> _About this exercise_
An exact reproduction is needed of every line from the beginning of the data down to and including the line that contains "View my complete profile (183, 217)", minus the pictures.

[[ Data to use, beginning ]]

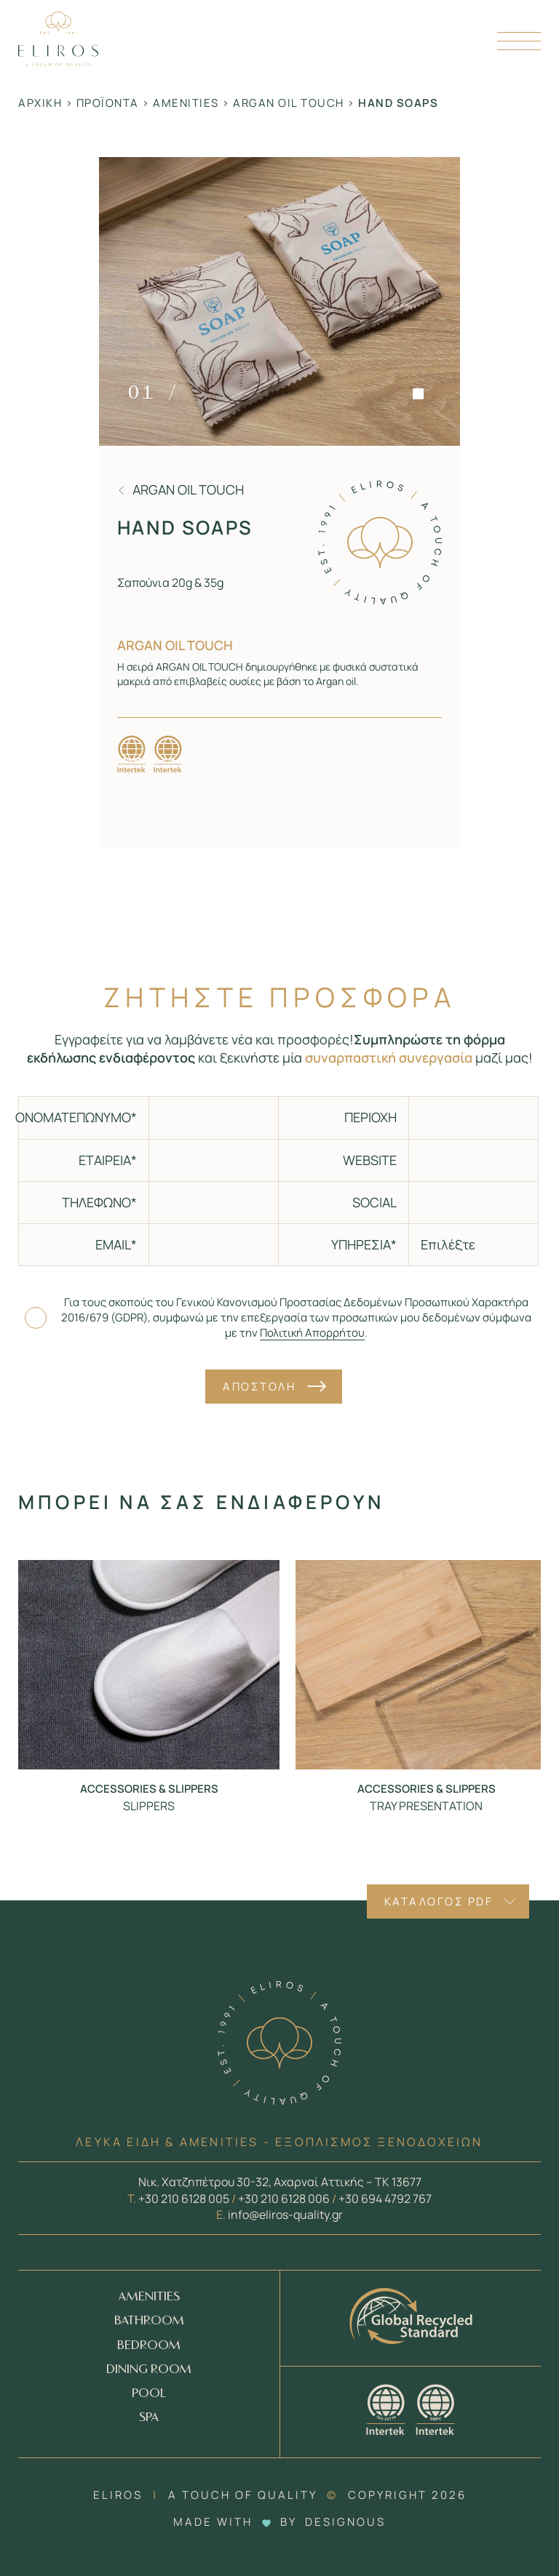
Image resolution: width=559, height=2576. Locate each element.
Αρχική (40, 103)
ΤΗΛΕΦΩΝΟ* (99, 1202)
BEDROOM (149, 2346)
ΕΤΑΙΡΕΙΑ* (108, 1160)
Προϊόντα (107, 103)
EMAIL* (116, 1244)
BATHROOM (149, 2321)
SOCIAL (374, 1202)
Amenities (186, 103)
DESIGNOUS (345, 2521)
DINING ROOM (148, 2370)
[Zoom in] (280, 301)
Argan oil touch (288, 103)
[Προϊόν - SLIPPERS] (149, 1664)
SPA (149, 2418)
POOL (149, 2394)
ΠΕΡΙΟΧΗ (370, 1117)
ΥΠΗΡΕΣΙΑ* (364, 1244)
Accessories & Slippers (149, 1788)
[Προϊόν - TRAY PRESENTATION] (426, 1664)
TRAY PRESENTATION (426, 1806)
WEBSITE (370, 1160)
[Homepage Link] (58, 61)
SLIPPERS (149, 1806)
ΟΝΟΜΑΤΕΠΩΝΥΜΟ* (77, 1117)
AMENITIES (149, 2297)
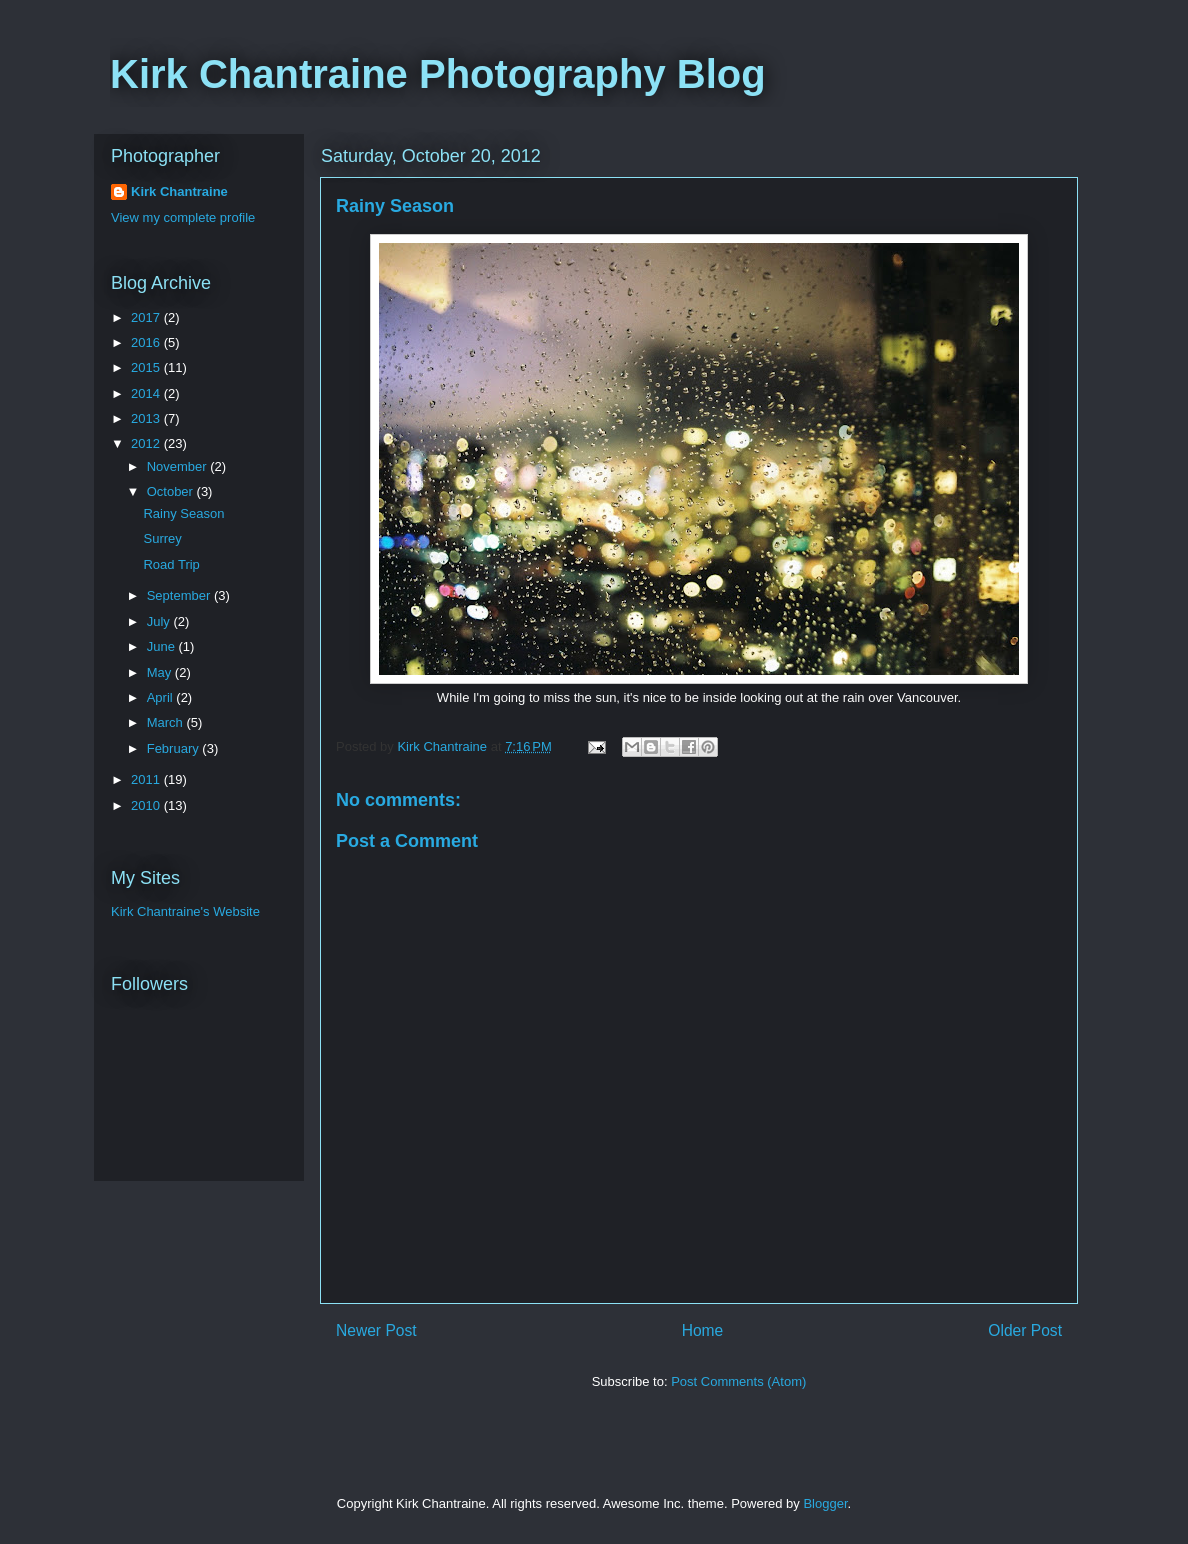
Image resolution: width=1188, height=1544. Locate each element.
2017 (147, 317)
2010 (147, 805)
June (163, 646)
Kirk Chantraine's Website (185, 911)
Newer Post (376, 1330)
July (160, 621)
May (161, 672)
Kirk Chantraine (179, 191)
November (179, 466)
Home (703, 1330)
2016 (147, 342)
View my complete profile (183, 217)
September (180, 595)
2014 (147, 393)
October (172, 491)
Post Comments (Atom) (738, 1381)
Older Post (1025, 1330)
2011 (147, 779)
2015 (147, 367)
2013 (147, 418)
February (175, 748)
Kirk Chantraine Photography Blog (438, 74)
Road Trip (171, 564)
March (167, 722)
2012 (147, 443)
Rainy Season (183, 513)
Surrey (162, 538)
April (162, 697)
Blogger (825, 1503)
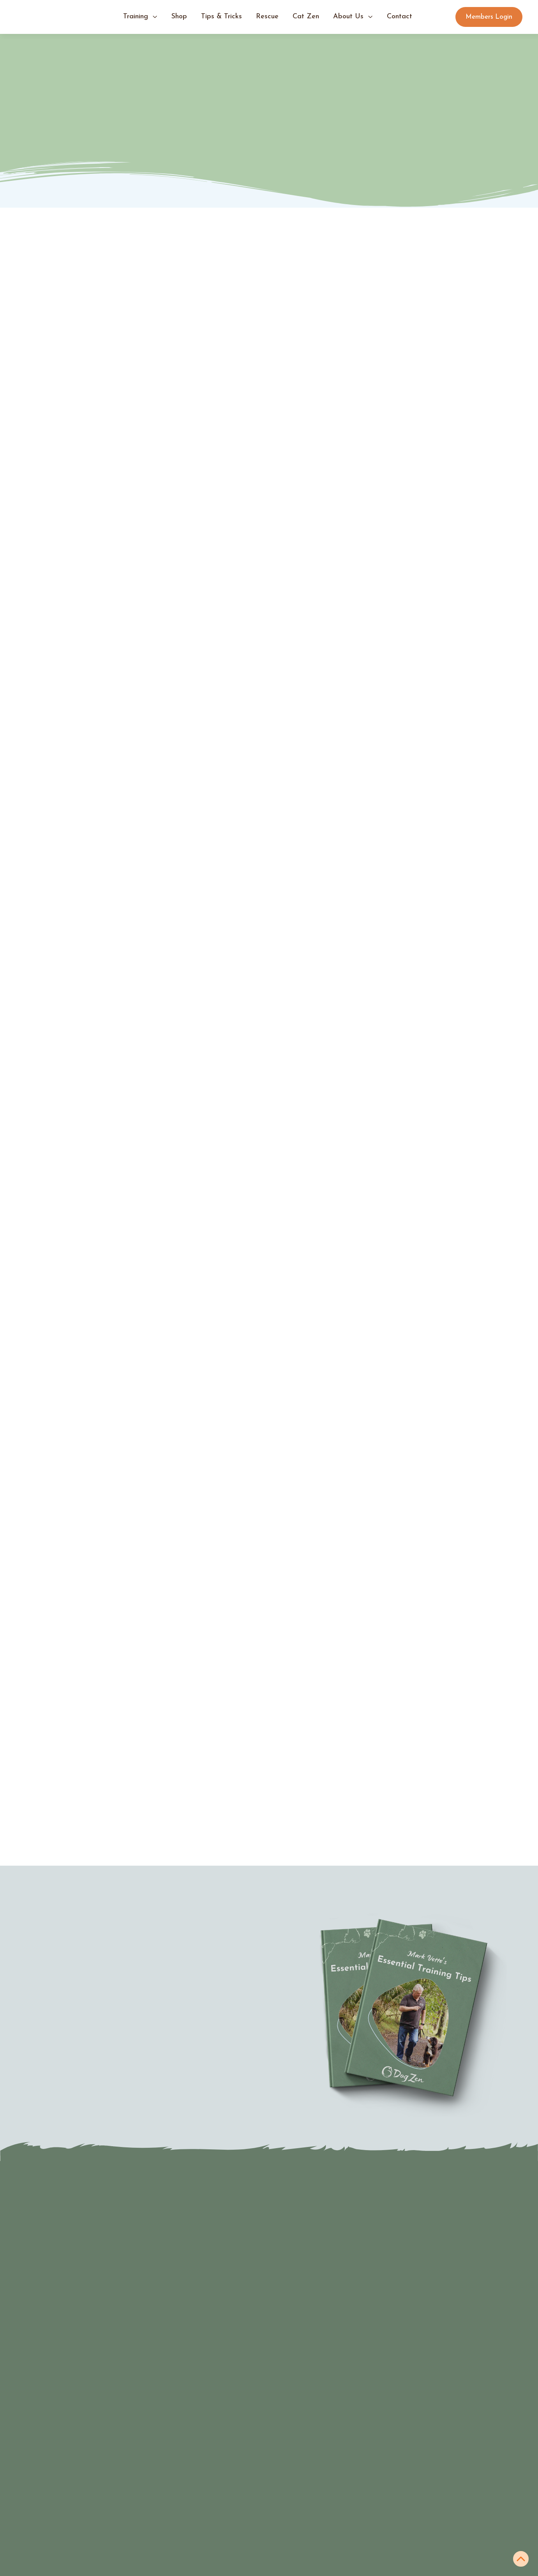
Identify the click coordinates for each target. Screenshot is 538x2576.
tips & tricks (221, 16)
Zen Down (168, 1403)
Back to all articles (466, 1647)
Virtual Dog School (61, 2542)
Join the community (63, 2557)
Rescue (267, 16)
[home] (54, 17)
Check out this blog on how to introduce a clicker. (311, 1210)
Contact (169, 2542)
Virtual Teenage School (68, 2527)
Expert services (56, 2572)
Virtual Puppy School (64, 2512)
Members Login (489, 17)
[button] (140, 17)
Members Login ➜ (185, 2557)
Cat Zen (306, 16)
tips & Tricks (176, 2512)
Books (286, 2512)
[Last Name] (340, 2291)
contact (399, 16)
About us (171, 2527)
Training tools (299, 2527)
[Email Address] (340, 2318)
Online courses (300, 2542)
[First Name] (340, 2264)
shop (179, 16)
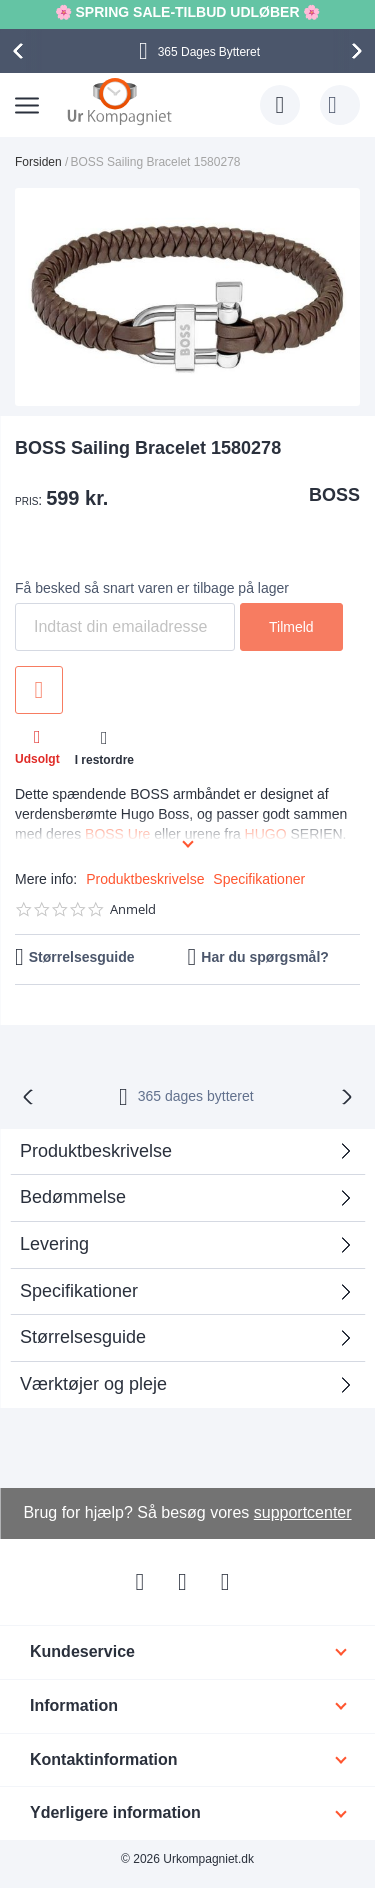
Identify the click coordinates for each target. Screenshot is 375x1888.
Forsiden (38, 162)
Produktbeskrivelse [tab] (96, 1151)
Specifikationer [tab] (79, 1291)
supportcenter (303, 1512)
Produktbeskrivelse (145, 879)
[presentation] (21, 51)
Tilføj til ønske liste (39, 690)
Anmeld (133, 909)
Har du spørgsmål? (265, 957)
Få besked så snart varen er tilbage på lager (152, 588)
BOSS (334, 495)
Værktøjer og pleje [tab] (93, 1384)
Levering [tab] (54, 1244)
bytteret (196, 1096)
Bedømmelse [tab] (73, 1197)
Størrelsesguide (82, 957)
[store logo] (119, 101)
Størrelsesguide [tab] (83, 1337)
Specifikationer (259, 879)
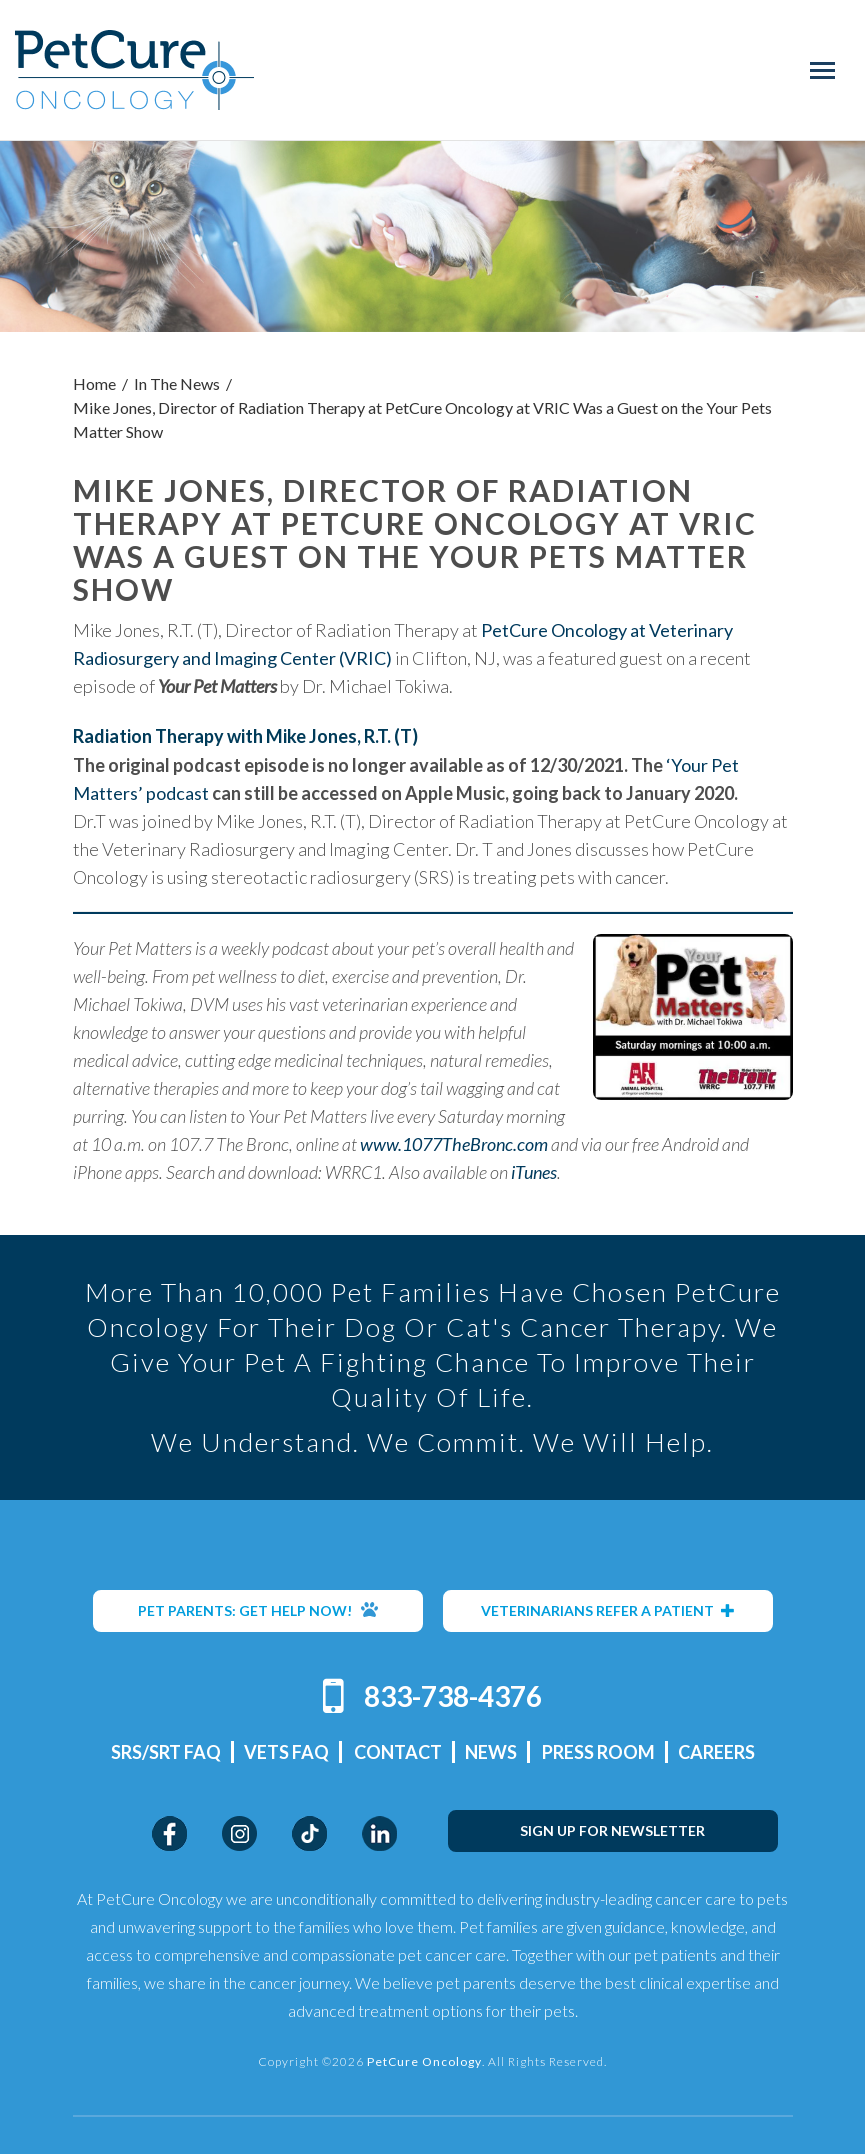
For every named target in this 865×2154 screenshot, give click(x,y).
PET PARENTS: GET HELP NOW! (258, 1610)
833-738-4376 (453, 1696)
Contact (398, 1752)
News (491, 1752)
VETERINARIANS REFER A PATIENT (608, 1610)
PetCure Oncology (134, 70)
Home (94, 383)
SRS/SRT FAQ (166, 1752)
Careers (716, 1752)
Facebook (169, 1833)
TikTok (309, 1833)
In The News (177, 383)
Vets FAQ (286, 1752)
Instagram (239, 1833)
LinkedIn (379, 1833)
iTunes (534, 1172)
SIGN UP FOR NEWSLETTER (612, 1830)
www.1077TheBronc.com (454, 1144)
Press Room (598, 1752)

[[ Data to use, end ]]

> _Expected output_
Image resolution: width=559, height=2576. Locate each element.
Αρχική (40, 103)
ΤΗΛΕΦΩΝΟ* (99, 1202)
BEDROOM (149, 2346)
ΕΤΑΙΡΕΙΑ* (108, 1160)
Προϊόντα (107, 103)
EMAIL* (116, 1244)
BATHROOM (149, 2321)
SOCIAL (374, 1202)
Amenities (186, 103)
DESIGNOUS (345, 2521)
DINING ROOM (148, 2370)
[Zoom in] (280, 301)
Argan oil touch (288, 103)
[Προϊόν - SLIPPERS] (149, 1664)
SPA (149, 2418)
POOL (149, 2394)
ΠΕΡΙΟΧΗ (370, 1117)
ΥΠΗΡΕΣΙΑ* (364, 1244)
Accessories & Slippers (149, 1788)
[Προϊόν - TRAY PRESENTATION] (426, 1664)
TRAY PRESENTATION (426, 1806)
WEBSITE (370, 1160)
[Homepage Link] (58, 61)
SLIPPERS (149, 1806)
ΟΝΟΜΑΤΕΠΩΝΥΜΟ* (77, 1117)
AMENITIES (149, 2297)
Image resolution: width=1188, height=1544. Locate each element.
2017 (147, 317)
2010 (147, 805)
June (163, 646)
Kirk Chantraine's Website (185, 911)
Newer Post (376, 1330)
July (160, 621)
May (161, 672)
Kirk Chantraine (179, 191)
November (179, 466)
Home (703, 1330)
2016 (147, 342)
View my complete profile (183, 217)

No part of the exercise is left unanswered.